I’m in the process of making my (Win/Linux) game detect add/remove events for
joysticks. The original code assumed that joysticks would be plugged in before
the game was launched and would stay connected. If you needed to swap out
controllers, you had to relaunch the game. This is antiquated.
Now that I bring device added/removed events into the mix, a few new "gotchas"
come into play:
-
If an SDL_Joystick pointer is opened, it keeps pointing to the same
structure even when the physical device is disconnected from the system. You
can keep making calls using the pointer and things like axis readings appear to
continue working but the SDL joystick basically “goes dead”. That’s a good
thing, IMHO… you don’t want to have to deal with “fatal error” handling for
every single call to do anything with an SDL_Joystick. -
If you had an SDL_Joystick pointer opened, and the device got disconnected
and reconnected, the pointer would remain pointing to an old structure that is
"dead". If you call SDL_JoystickGetAttached, it will return SDL_FALSE but it
will never return SDL_TRUE even after the device gets reconnected. This was
suprising. SDL doesn’t “reacquire” a device that was temporarily lost (like
XINPUT would do for play #1 whose battery died or who got excited and pulled
their USB out). -
If a device is disconnected and reconnected, the same joystick gets a new,
unique instance ID… so any events are for a “different” device now. I had
thought the “instance ID” was the solution to the problem of figuring out which
device is which, but it makes sense now… it’s just a auto-incremented number
for each device encountered (whether it was seen before or not). -
The index numbers get shuffled around when devices are added/removed - which
is as expected according to the docs. However, this leads to the situation
where if you can’t use the same index number for the same device, and you can’t
use the same instance ID for the same device, then you can never tell
"definitively" that even a single device was disconnected and reconnected,
except by maybe using the GUID for a DINPUT device (not very good for 3 of the
same device type), or looking for “#1”, “#2”, etc., for an XINPUT device.

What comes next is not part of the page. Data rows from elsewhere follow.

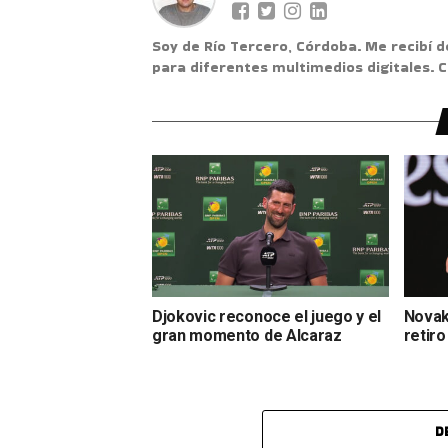
Soy de Río Tercero, Córdoba. Me recibí d
para diferentes multimedios digitales.
Djokovic reconoce el juego y el
Novak
gran momento de Alcaraz
retiro
D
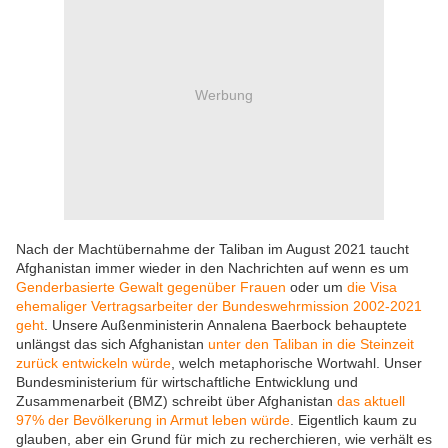
Werbung
Nach der Machtübernahme der Taliban im August 2021 taucht
Afghanistan immer wieder in den Nachrichten auf wenn es um
Genderbasierte Gewalt gegenüber Frauen
oder um
die Visa
ehemaliger Vertragsarbeiter der Bundeswehrmission 2002-2021
geht
. Unsere Außenministerin Annalena Baerbock behauptete
unlängst das sich Afghanistan
unter den Taliban in die Steinzeit
zurück entwickeln würde
, welch metaphorische Wortwahl. Unser
Bundesministerium für wirtschaftliche Entwicklung und
Zusammenarbeit (BMZ) schreibt über Afghanistan
das aktuell
97% der Bevölkerung in Armut leben würde
. Eigentlich kaum zu
glauben, aber ein Grund für mich zu recherchieren, wie verhält es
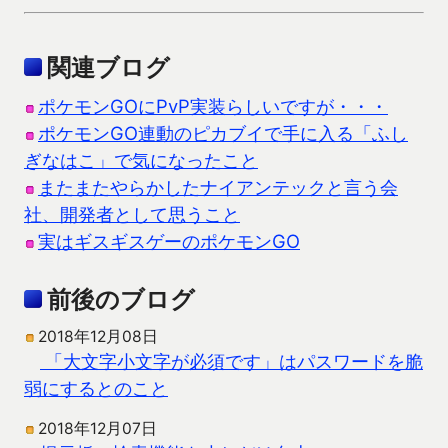
関連ブログ
ポケモンGOにPvP実装らしいですが・・・
ポケモンGO連動のピカブイで手に入る「ふし
ぎなはこ」で気になったこと
またまたやらかしたナイアンテックと言う会
社、開発者として思うこと
実はギスギスゲーのポケモンGO
前後のブログ
2018年12月08日
「大文字小文字が必須です」はパスワードを脆
弱にするとのこと
2018年12月07日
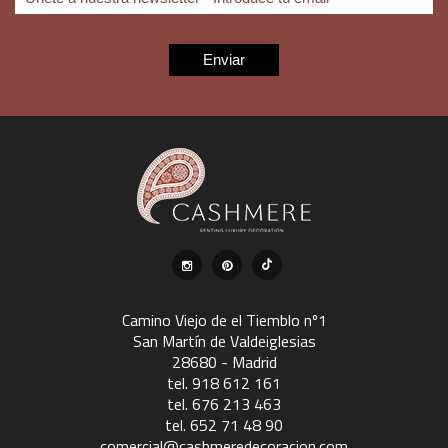
Cojin Tahiti esmeralda
+
Ref. COJ081
Camino Viejo de el Tiemblo nº1
San Martín de Valdeiglesias
28680 - Madrid
tel. 918 612 161
tel. 676 213 463
tel. 652 71 48 90
Funda Para Velvet Flor Beige Y Turquesa
comercial@cashmeredecoracion.com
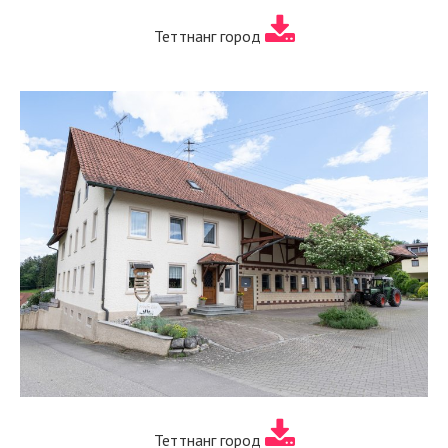
Теттнанг город
Теттнанг город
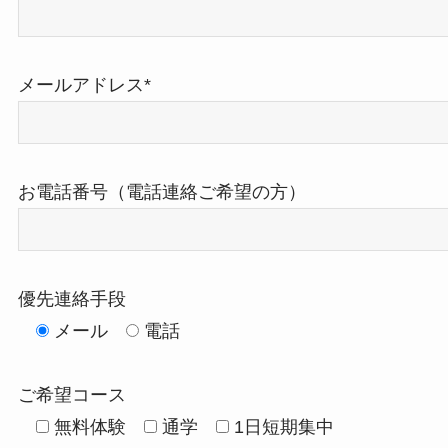
メールアドレス*
お電話番号（電話連絡ご希望の方）
優先連絡手段
メール
電話
ご希望コース
無料体験
通学
1日短期集中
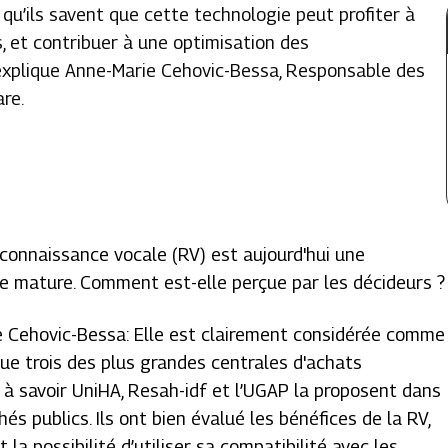
 qu’ils savent que cette technologie peut profiter à
, et contribuer à une optimisation des
 explique Anne-Marie Cehovic-Bessa, Responsable des
re.
econnaissance vocale (RV) est aujourd'hui une
e mature. Comment est-elle perçue par les décideurs ?
 Cehovic-Bessa: Elle est clairement considérée comme
sque trois des plus grandes centrales d'achats
, à savoir UniHA, Resah-idf et l’UGAP la proposent dans
és publics. Ils ont bien évalué les bénéfices de la RV,
la possibilité d’utiliser sa compatibilité avec les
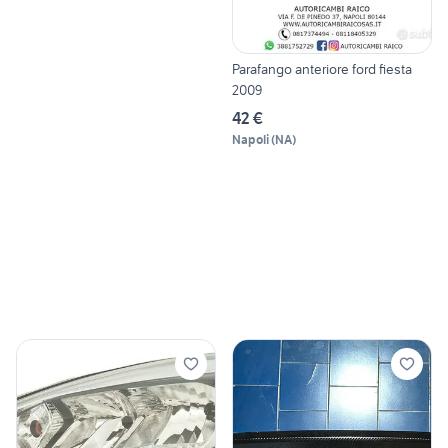
Parafango anteriore ford fiesta
2009
42 €
Napoli
(
NA
)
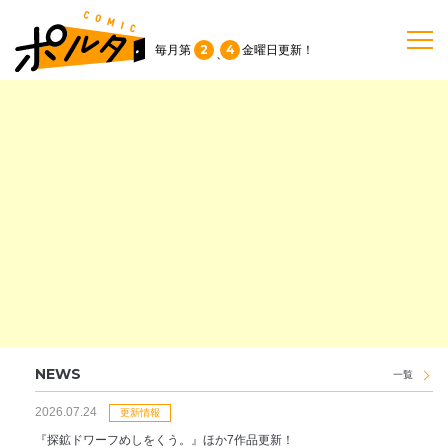
2
4
毎月第
金曜日
更新！
、
TOP
作品一覧
単行本
NEWS
持ち込み
NEWS
一覧
2026.07.24
お問い合わせ
更新情報
『探鉱ドワーフめしをくう。』ほか7作品更新！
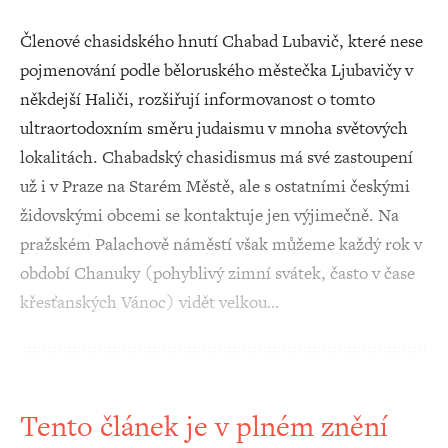
Členové chasidského hnutí Chabad Lubavič, které nese
pojmenování podle běloruského městečka Ljubavičy v
někdejší Haliči, rozšiřují informovanost o tomto
ultraortodoxním směru judaismu v mnoha světových
lokalitách. Chabadský chasidismus má své zastoupení
už i v Praze na Starém Městě, ale s ostatními českými
židovskými obcemi se kontaktuje jen výjimečně. Na
pražském Palachově náměstí však můžeme každý rok v
období Chanuky (pohyblivý zimní svátek, často v čase
křesťanských Vánoc) vidět velkou…
Tento článek je v plném znění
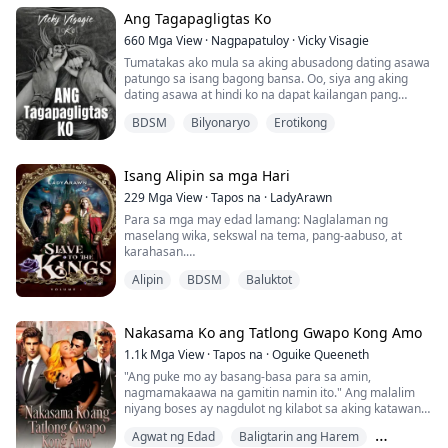
tumayo sa harap niya, para hindi niya mapansin kung
gaano niya ako naaapektuhan. "Halos hindi mo ako
Ang Tagapagligtas Ko
kilala. Paano ka nakakasiguro sa gusto ko?"
660
Mga View
·
Nagpapatuloy
·
Vicky Visagie
Tumatakas ako mula sa aking abusadong dating asawa
"Alam ko, Hana, dahil hindi ka...
patungo sa isang bagong bansa. Oo, siya ang aking
dating asawa at hindi ko na dapat kailangan pang
tumakas mula sa kanya, pero hindi niya ako
BDSM
Bilyonaryo
Erotikong
tinatantanan. Sinisimulan ko ang aking bagong buhay
sa New York City bilang isang barista sa isang coffee
shop sa Upper East Side at nakikitira sa mga kaibigan
ng aking kapatid. Isang aksidenteng pagkikita s...
Isang Alipin sa mga Hari
229
Mga View
·
Tapos na
·
LadyArawn
Para sa mga may edad lamang: Naglalaman ng
maselang wika, sekswal na tema, pang-aabuso, at
karahasan.
Alipin
BDSM
Baluktot
Wala na siyang pangalan, matagal na niyang
nakalimutan kung ano ang ibig sabihin ng pangalan,
kung ano ang ibig sabihin ng makapili, kung ano ang
ibig sabihin ng makapaghangad, nakalimutan na niya
Nakasama Ko ang Tatlong Gwapo Kong Amo
kung ano ang ibig sabihin ng maging tao.
1.1k
Mga View
·
Tapos na
·
Oguike Queeneth
Isa na lang siyang alipin sa isang grupo na...
"Ang puke mo ay basang-basa para sa amin,
nagmamakaawa na gamitin namin ito." Ang malalim
niyang boses ay nagdulot ng kilabot sa aking katawan.
Agwat ng Edad
Baligtarin ang Harem
"Gusto mo ba 'yan, mahal? Gusto mo bang ibigay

So given all that, I have to take a step back and ask, how are we supposed to
design our code to deal with devices coming and going?
So far, I’ve basically rewritten my code to close out all controllers and
reopen all controllers every time there is a device added/removed event (and
deal with matching the game code structures with the proper SDL_Joystick and
getting my game’s event mapping system re-setup properly, etc.). This certainly
works, but it somehow seems like the… “wrong way”.